The Tolerance of Liberals

When you tell someone that you don’t respect their choices, they tend to react with anger.  That’s what happened last week, when I made a very public acknowledgement of my sorrow at the re-election of Barack Obama.  The emails were numerous, many caustic, some unprintable in a family newspaper, and a few threatening. One fellow called me a “dirty cu*t,” another questioned my sanity and a third tried to use his law degree to shame me into silence.  Note to the middle-aged male attorneys out there:  save your arrogance for the pretty little things on bar stools who are more susceptible to your checkbook-er-charms.
Given the fact that I’m a conservative in a very liberal town, one in which there were precincts that registered zero votes for Mitt Romney (voter fraud? What voter fraud?) the hostility of my readers doesn’t surprise. What does, however, is the level of vitriol that spews from mouths and fingers when you say something that annoys.
I spent a good part of Thursday ‘unfriending’ people from Facebook, and not only the crass-and-crowing liberals.  Some of the comments lobbed by suicidal conservatives made me realize that even among my fellow travelers there are extremes which should be avoided at all costs.  Of course, the balance is always tipped in favor of liberals when it comes to offensive behavior; remember the nice things allegedly mature women said about Sarah Palin?  Remember how they accused her of not being the mother of her Downs Syndrome child, the one a few shameless souls thought she should abort?  And remember the deafening silence of the Democrats or, more specifically, female Democrats?  The hatred was palpable.
I’m nowhere as important or ubiquitous as the comely and savvy governor, so my critics are both less vocal and less newsworthy. Still, it was with profound sadness that I read the emails in response to my piece last week, because they represented a hollowing-out of the human soul, a degradation of the spirit that separates sentient beings from damp clods of earth.  I have learned that when someone is unable to defend his position, he resorts to ad hominem attacks with tangential topics.  For example, there was the fellow who assured me I was racist because I refused to use the term “President Obama” in my column, even though I’d referred to him as “president.”  There was the woman who said that she was a Catholic who believed in abortion, and don’t dare tell me that she wasn’t in good standing with the church (okay, I won’t. I’ll leave that to the Bishops.)

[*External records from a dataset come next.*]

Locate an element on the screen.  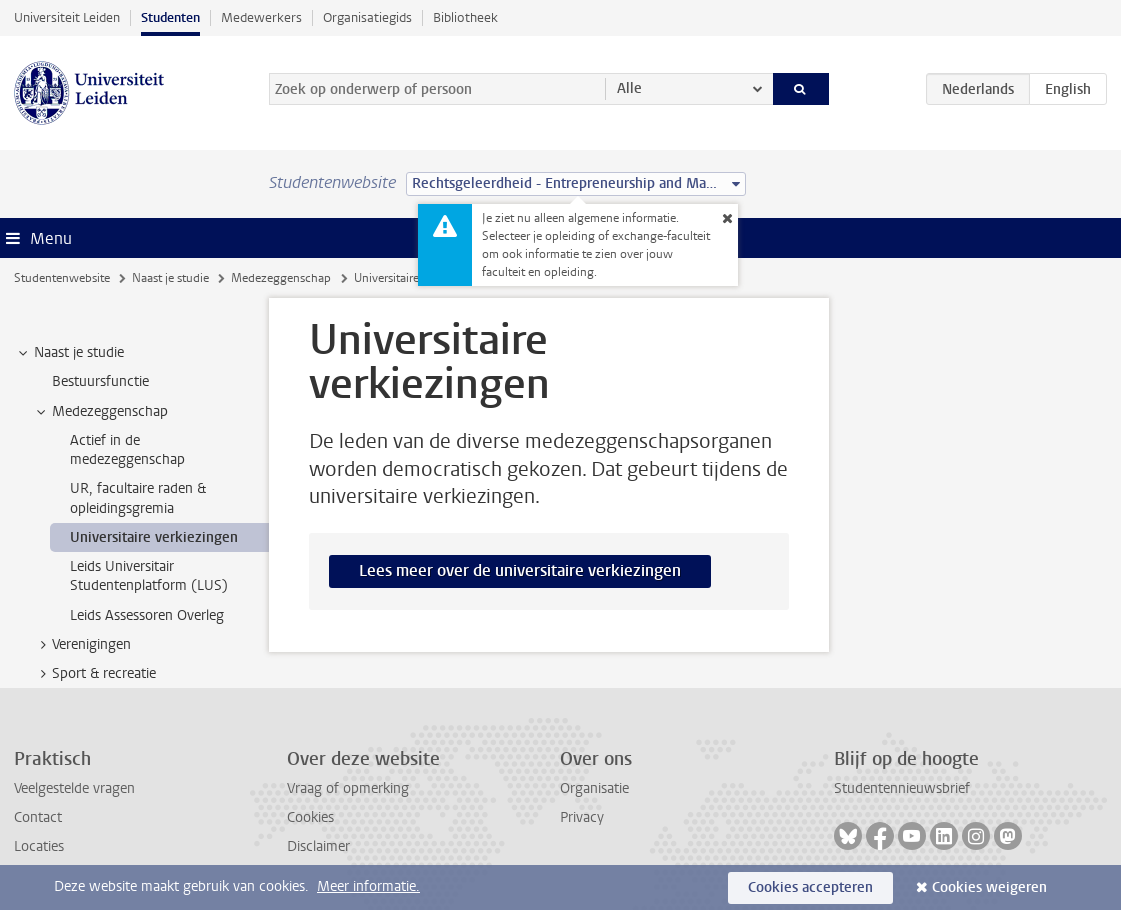
Vraag of opmerking is located at coordinates (348, 788).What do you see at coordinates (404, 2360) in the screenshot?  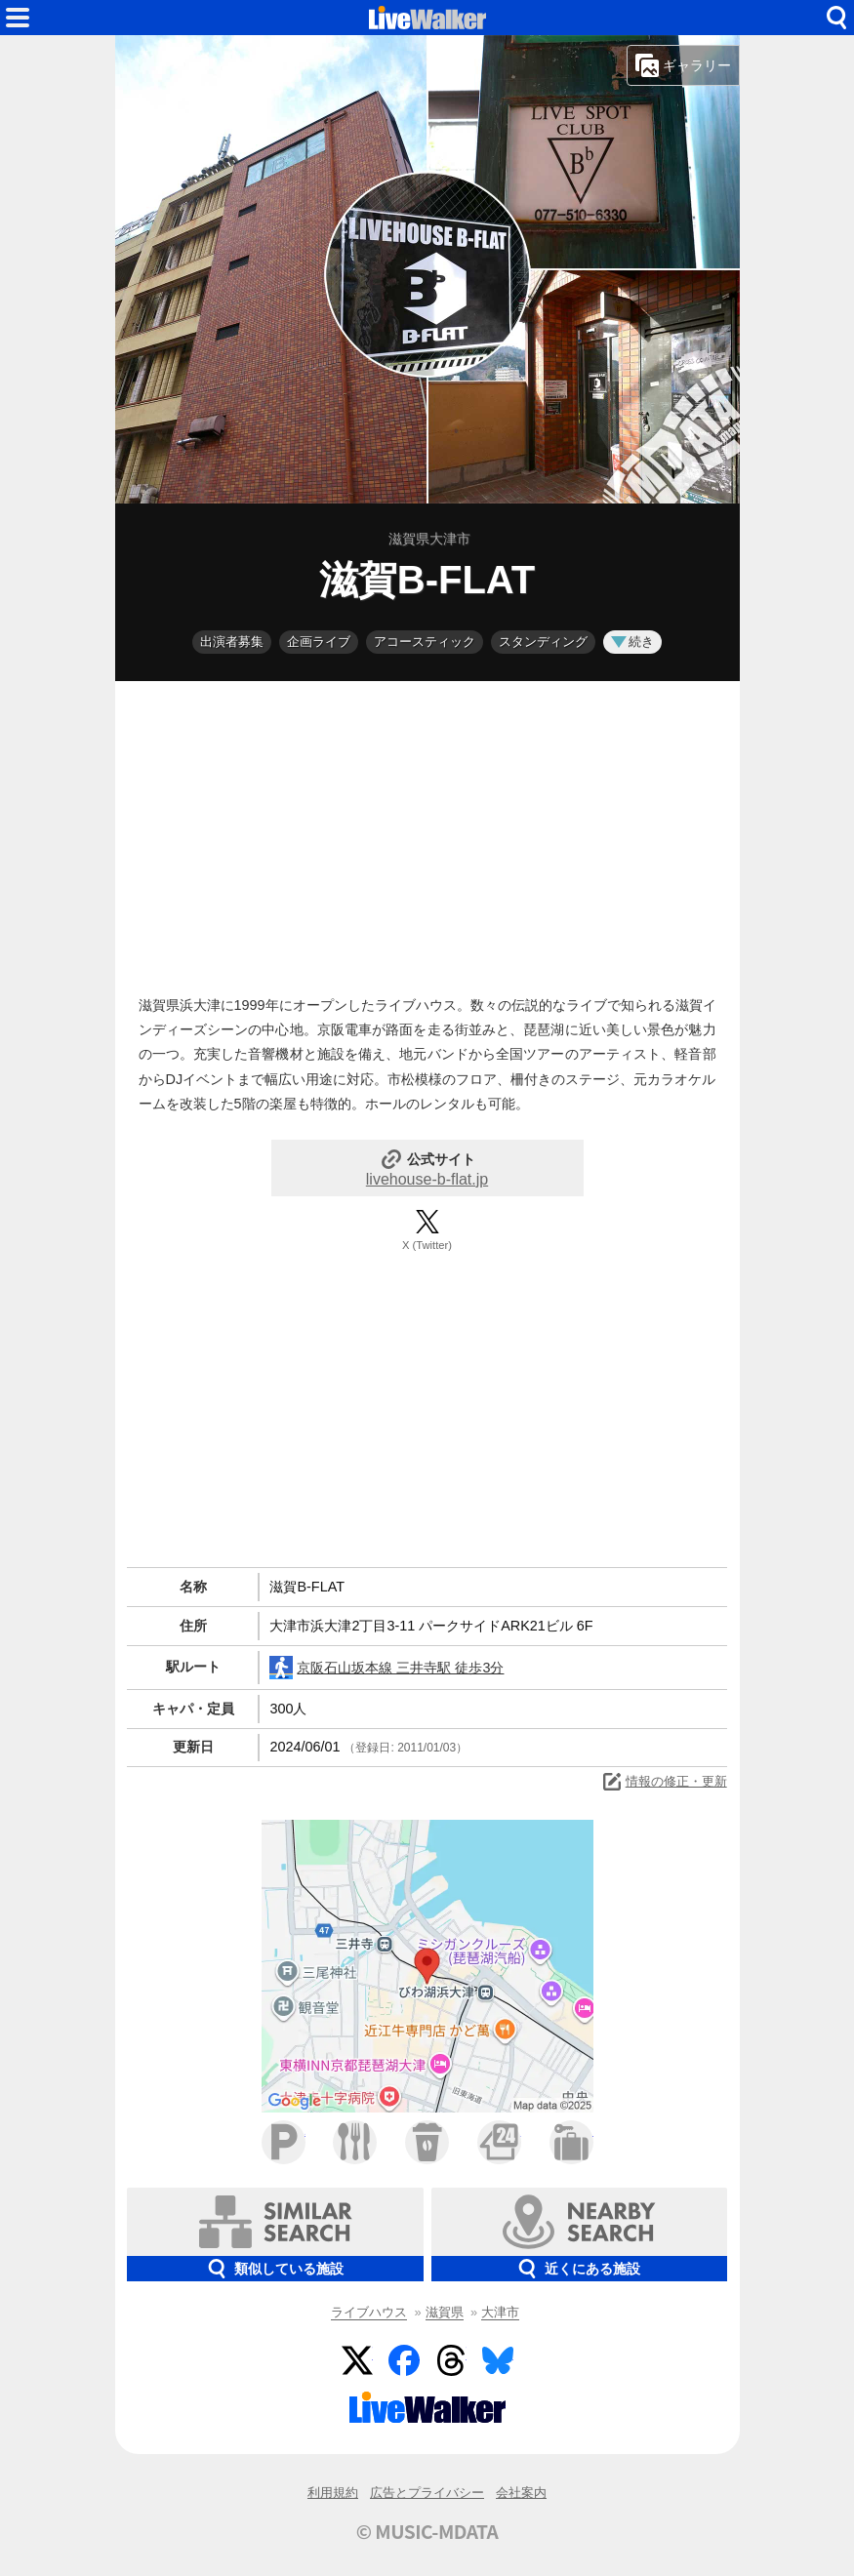 I see `Facebook` at bounding box center [404, 2360]. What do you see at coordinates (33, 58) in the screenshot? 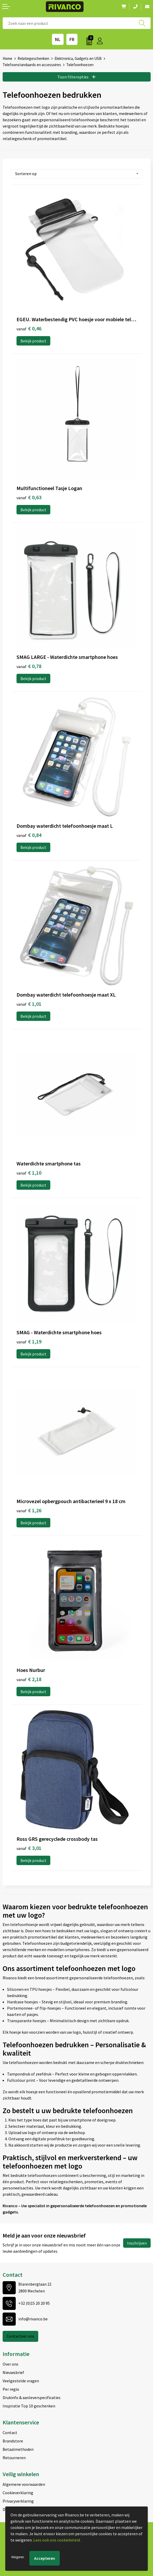
I see `Relatiegeschenken` at bounding box center [33, 58].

There was the gay man from San Francisco who, even though I hadn’t said anything about same-sex marriage in the piece, felt it necessary to tell me that his ‘husband’ was a much better “American” than I was because his “people” came over on the Mayflower.  There was the black woman who said that Barack Obama was so much better than those mediocre white men who had been keeping her people down all these years. To her, I was moved to mention that mediocre white men had freed the slaves, passed the Civil Rights Act, ended segregation, and risked death at KKK road blocks like my father.  I also reminded her that this president had come from the womb of a mediocre white woman
I could tell the comment was not appreciated by the response, which included several words not even Andrew Dice Clay could pronounce.
Some people actually tried to engage in civil discourse, but they were about as common as a bar of soap at an Occupy rally. Others mocked my sadness, going so far as to say that I should just jump in front of a Regional Rail car and be done with it. Given the problems SEPTA has in running its trains on time, this is probably not the most effective way to do myself in if I were so inclined.

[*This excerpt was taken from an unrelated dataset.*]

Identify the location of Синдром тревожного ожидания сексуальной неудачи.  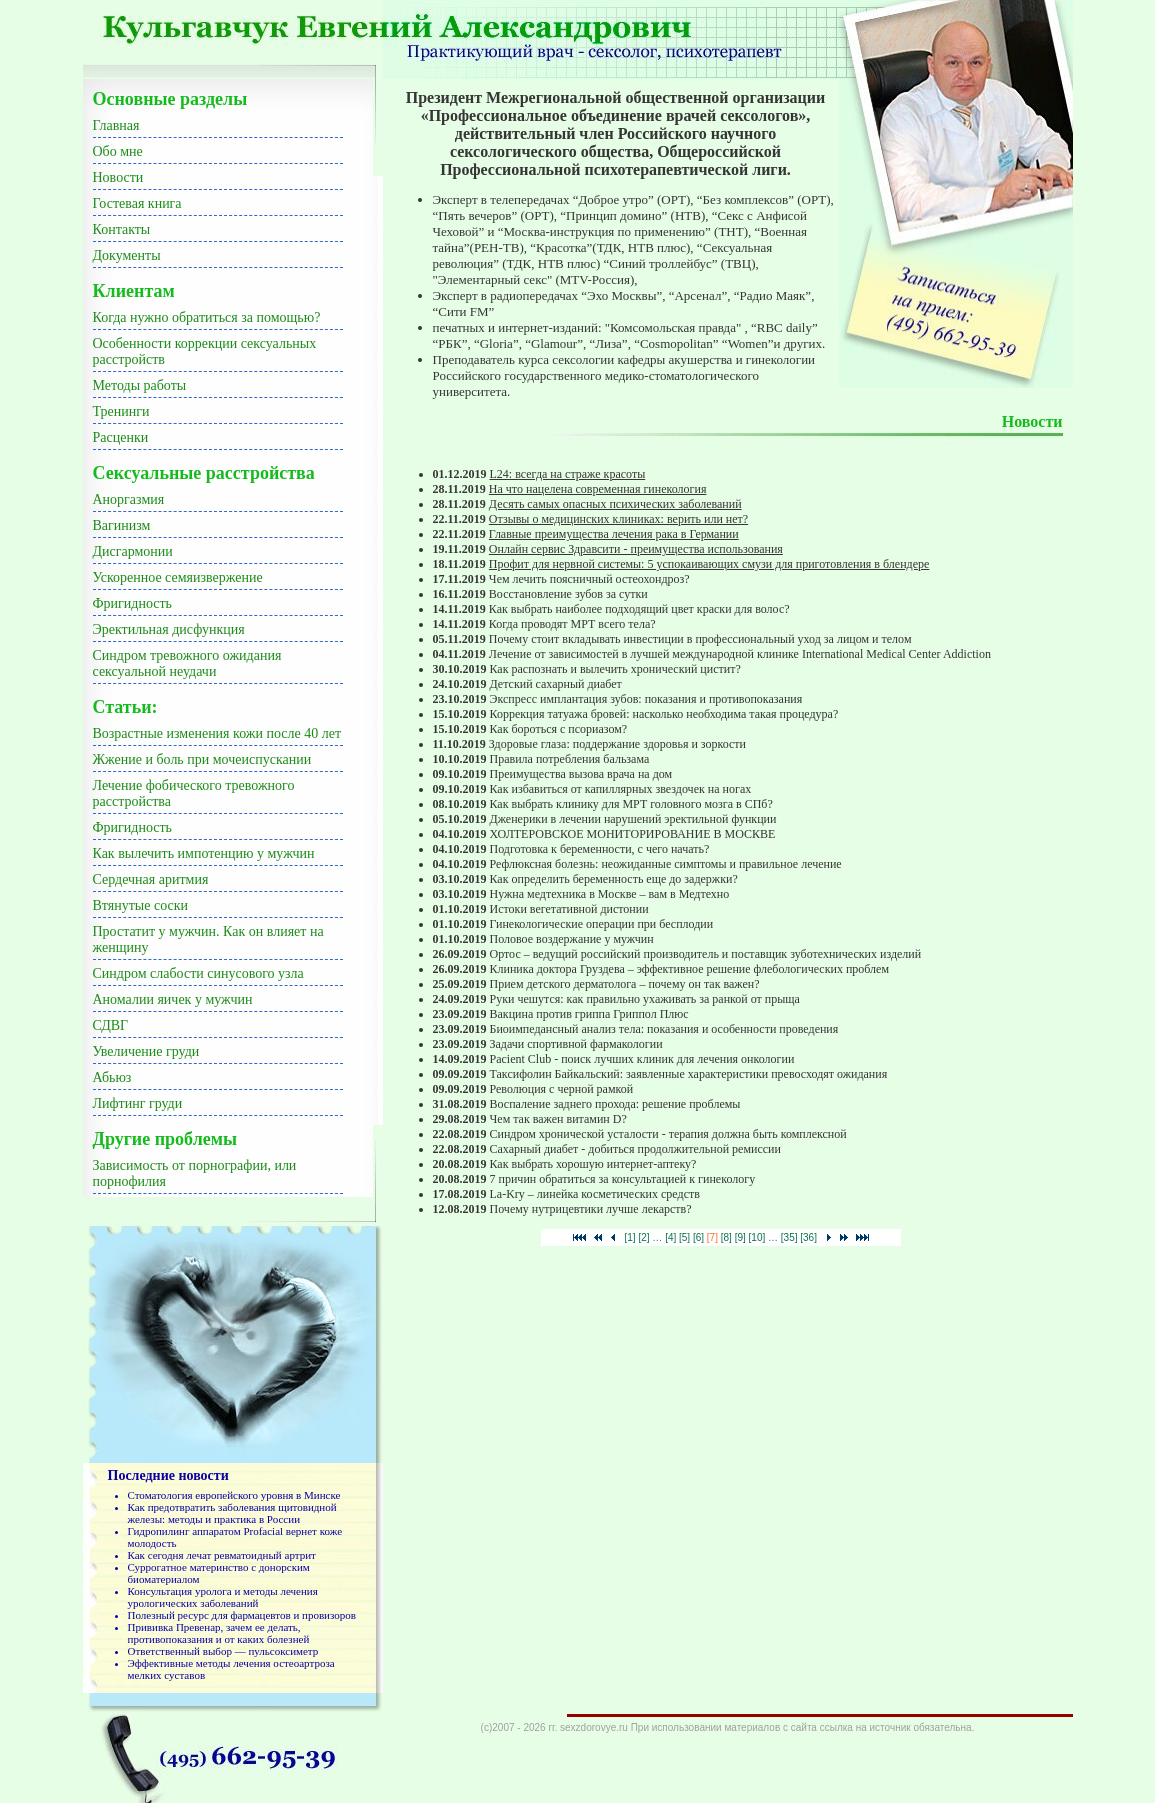
(187, 663).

And then there were those who were convinced that I hated Barack Obama, even though I said I didn’t.  Apparently, when a white person doesn’t vote for the “First Black President” and then brazenly admits it in print, she must be hiding some crisp percale sheets in her linen closet.  These were the most depressing emails, the ones that saw racism in the shadows and refused to believe that anyone could actually embrace a conservative without ulterior, sinister motives.
Every four years, there are winners and losers.  But there is a bitter edge to it this time, a sense that we’ve been ripped along jagged lines that draw blood.
I’m not done fighting for my beliefs, not by a long shot.  But I do seek an armistice of sorts.  Not yielding, not compromising.
Just finding that place where, as Yeats wrote, “peace comes dropping slow.”